At fxhash we build tools for Generative Artists to release their projects on blockchains. The project was first implemented on Tezos, however unlike other Generative Art platforms at the time we opted for storing any content on IPFS, as we realised uploading web-based Generative Art as a string (& providing an list of dependencies) was not a great experience for artists, especially in nowadays modern web standards. As we decided to provide support for storing the code on-chain, right before releasing support for Ethereum, we investigated the current state of on-chain storage for Generative Art projects.

Most platforms on Ethereum use html reconstruction on-chain based on:

  • some javascript code proper to each project, uploaded as a string (encoded and compressed in various ways)
  • a list of dependencies pointing to scripts previously uploaded by a central entity, in most cases (without options to upload any library for anyone to use in a convenient way)

The actual content is stored in a Content-Addressable Store, and some logic is responsible for reconstructing the chunks of content into digestable files. Some notable projects are ethfs (general-purpose Content-Addressable Store + shared name-based file system), scripty (HTML reconstruction built on top of ETHFs).

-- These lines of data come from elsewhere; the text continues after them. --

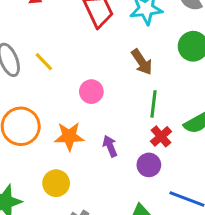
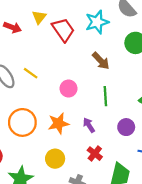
green line: (153, 104) -> (105, 96), moved
red cross: (161, 136) -> (95, 154), moved
purple circle: (149, 165) -> (126, 127), moved

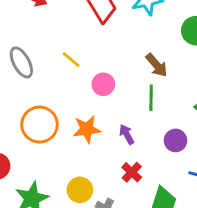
brown arrow: (101, 61) -> (157, 65), moved
yellow line: (31, 73) -> (71, 60), moved
yellow circle: (55, 159) -> (80, 190), moved

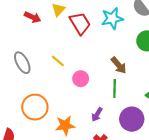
orange star: (87, 129) -> (65, 125), moved
purple arrow: (127, 134) -> (97, 114), turned -120
purple circle: (175, 140) -> (132, 119), size x1.5

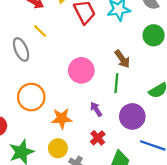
yellow line: (58, 61) -> (40, 31), moved
pink circle: (81, 79) -> (81, 70), size x1.5
purple arrow: (97, 114) -> (96, 109), turned 112

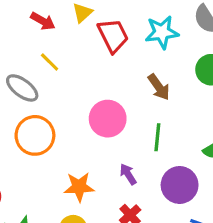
gray ellipse: (21, 49) -> (22, 88), turned -30
brown arrow: (122, 59) -> (159, 87), moved
orange circle: (31, 97) -> (35, 135), moved

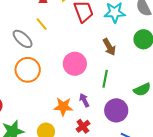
orange star: (79, 187) -> (63, 107), moved

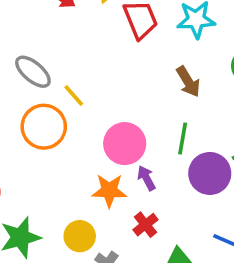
yellow line: (42, 24) -> (74, 95), moved
pink circle: (75, 64) -> (125, 144), moved
purple circle: (116, 110) -> (210, 173), moved

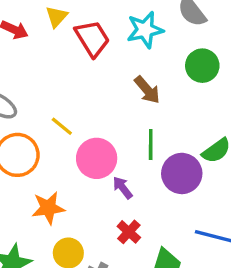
yellow line: (74, 95) -> (62, 126), moved
orange star: (109, 191) -> (48, 208), moved

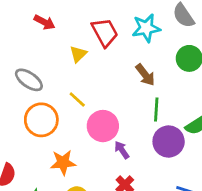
yellow triangle: (56, 17) -> (78, 54), moved
green line: (151, 145) -> (156, 110), moved

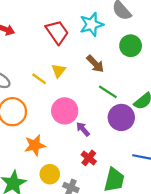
yellow triangle: (78, 54) -> (59, 71), moved
yellow line: (77, 99) -> (39, 79), moved
green line: (156, 110) -> (108, 92), turned -54

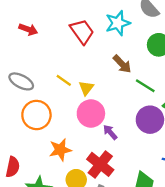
yellow triangle: (59, 71) -> (86, 88), moved
green line: (108, 92) -> (145, 86), moved
red cross: (89, 158) -> (100, 164), moved, size x1.6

While this approach provides on-demand HTML reconstruction as long as there is access to a running node, it presents strong disadvantages for what we would consider as a

  • interferences on artistic practices: artists have not only to think about implementing each platform API for their project to be compliant, but also they must obey to some predefined code structure as eventually their whole code is going to be one string
  • inter-operability between assets: while file data is content-addressed, files are addressed by their name on the system; this introduces major inter-operability issues as user can never fully trust some name faily describe the data it contains
  • security, vector for dependency-injectiona (and therefore execution): in essence, users have to rely on central entities to provide a list of verified files, which in essence can be composed of any arbitrary data which can only be verified by querying and inspecting such file. This introduces a vector for injecting malicious code in what would seem to be a legit and trusted file (imagine embedding a wallet drainer which would trigger past a given date on a file named processing-1.3.1.min.js, yet exposing all the features of its valid counterpart). While this approach may work for centralized & semi-centralized platforms, if we want to build an open ecosystem where anyone can provide libraries for public access, such system cannot fully be trusted.
  • too specialised: outside of HTML reconstruction, it becomes hard to extend current approaches for any kind of file-based application

Our approach aims at solving what we consider to be core issues, at a cost we consider to be negligable. To give a quick overview, our approach solves all the points above but requires a file resolver (which can be an http-proxy or a service worker).

ONCHFS Concepts

Permissionless

Anyone can write data, create files & directories, & reference files stored on the file system.

On-chain

Every byte necessary to fully reconstruct the file system is stored on-chain. Standards provide a way to write & read the file system.

Immutable

Content created on the file system can never be altered.

Inter-operable

The raw bytes of data are stored as chunks in a dumb Content Store contract, only supporting low level operations such as write & read. Because the chunks of data are Content-Addressed, many applications can use the Content Store for various purposes without impacting each other. This protocol provides extra abstraction layers to improve upon just having a Content Store.

Content-Addressable

Chunks of data are hashed and identified by their in the Content Store hash. Similarly, files & directories are Content-Addressed.

Unix-like

An abstraction layer inspired by inodes on Unix-like file systems provides a generic way to organise the Content Store into files & directories.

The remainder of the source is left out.